--W. S. Graham
The First Lesson
So that each person may quickly find that
Which particularly concerns him, certain metaphors
Convenient to us within the compass of this
Lesson are to be allowed. It is best I sit
Here where I am to speak on the other side
Of language. You, of course, in your own time
And incident (I speak in the small hours.)
Will listen from your side. I am very pleased
We have sought us out. No doubt you have read
My Flute Book. Come. The Guild clock's iron men
Are striking out their few deserted hours
And here from my high window Brueghel's winter
Locks the canal below. I blow my fingers.
Good morning, Karl. Sit down. I have been thinking
About your progress and my progress as one
Who teaches you, a young man with talent
And the rarer gift of application. I think
You must now be becoming a musician
Of a certain calibre. It is right maybe
That in our lessons now I should expect
Slight and very polite impatiences
To show in you. Karl, I think it is true,
You are now nearly able to play the flute.
Now we must try higher, aware of the terrible
Shapes of silence sitting outside your ear
Anxious to define you and really love you.
Remember silence is curious about its opposite
Element which you shall learn to represent.
Enough of that. Now stand in the correct position
So that the wood of the floor will come up through you.
Stand, but not too stiff. Keep your elbows down.
Now take a simple breath and make me a shape
Of clear unchained started and finished tones.
Karl, as well as you are able, stop
Your fingers into the breathing apertures
And speak and make the cylinder delight us.

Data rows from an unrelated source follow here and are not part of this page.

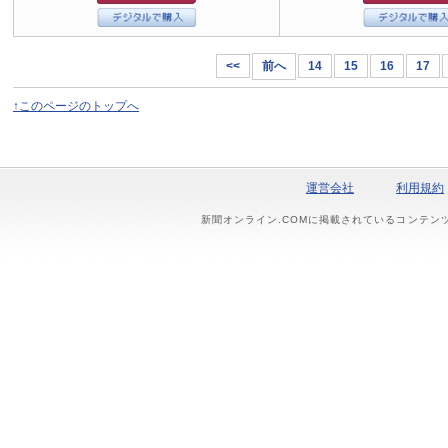
<<
前へ
14
15
16
17
↑このページのトップへ
運営会社
利用規約
新聞オンライン.COMに掲載されているコンテン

A study to take lightly. I am cold waiting
Put one piece of coal in the stove. This lesson
Shall not be prolonged. Right. Stand in your place.

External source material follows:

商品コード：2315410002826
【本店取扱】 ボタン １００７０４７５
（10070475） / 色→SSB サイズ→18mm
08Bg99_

Ready? Blow me a little ladder of sound
From a good stance so that you feel the heavy
Press of the floor coming up through you and
Keeping your pitch and tone in character.
Now that is something, Karl. You are getting on.
Unswell your head. One more piece of coal.
Go on now but remember it must be a1ways
Easy and flowing. Light and shadow must
Be varied but be varied in your mind
Before you hear the eventual return sound.
Play me the dance you made for the barge-master.
Stop stop Karl. Play it as you first thought
Of it in the hot boat-kitchen That is a pleasure
For me. I can see I am making you good.
Keep the stove red. Hand me the matches. Now
We can see better. Give me a shot at the pipe.
Karl, I can still put on a good flute-mouth
And show you in this high cold room something
You will be famous to have said you heard.
You are early this morning What we have to do
Today is think of you as a little creator
After the big creator. And it can be argued
You are as necessary, even a composer
Composing in the flesh an attitude
To slay the ears of the gentry. Karl,
I know you find great joy in the great
Composers. But now you can put your lips to
The messages and blow them into sound
And enter and be there as well. You must
Be faithful to who you are speaking from
And yet it is all right. You will be there.
Take your coat off. Sit down. A glass of Bols
Will help us both. I think you are good enough
To not need me anymore. I think you know
You are not only an interpreter.
What you will do is always something else
and they will hear you simultaneously with
The Art you have been given to read. Karl,
I think the Spring is really coming at last.
I see the canal boys working. I realise
I have not asked you to play the flute today.
Come and look. Are the barges not moving?
You must forgive me. I am not myself today.
Be here on Thursday. When you come, bring
Me five herrings. Watch your fingers. Spring
Is apparent but it is still chilblain weather.
Dear Karl, this morning is our last lesson.
I have been given the opportunity to
Live in a certain person's house and tutor
Him and his daughters on the traverse flute.
Karl, you will be all right. In those recent
lessons my heart lifted to your playing
I know. I see you doing well, invited
In a great chamber in front of the gentry. I
Can see them with their dresses settling in
And bored mouths beneath moustaches sizing
You up as you are, a lout from the canal
With big ears but an angel's tread on the flute.
But you will be all right. Stand in your place
Before them. Remember Johann. Begin with good
Nerve and decision. Do not intrude too much
Into the message you carry and put out.
One last thing, Karl, remember when you enter
The joy of those quick high archipelagoes,
To make to keep your finger-stops as light
As feathers but definite. What can I say more?
Do not be sentimental or in your Art.
I will miss you. Do not expect applause.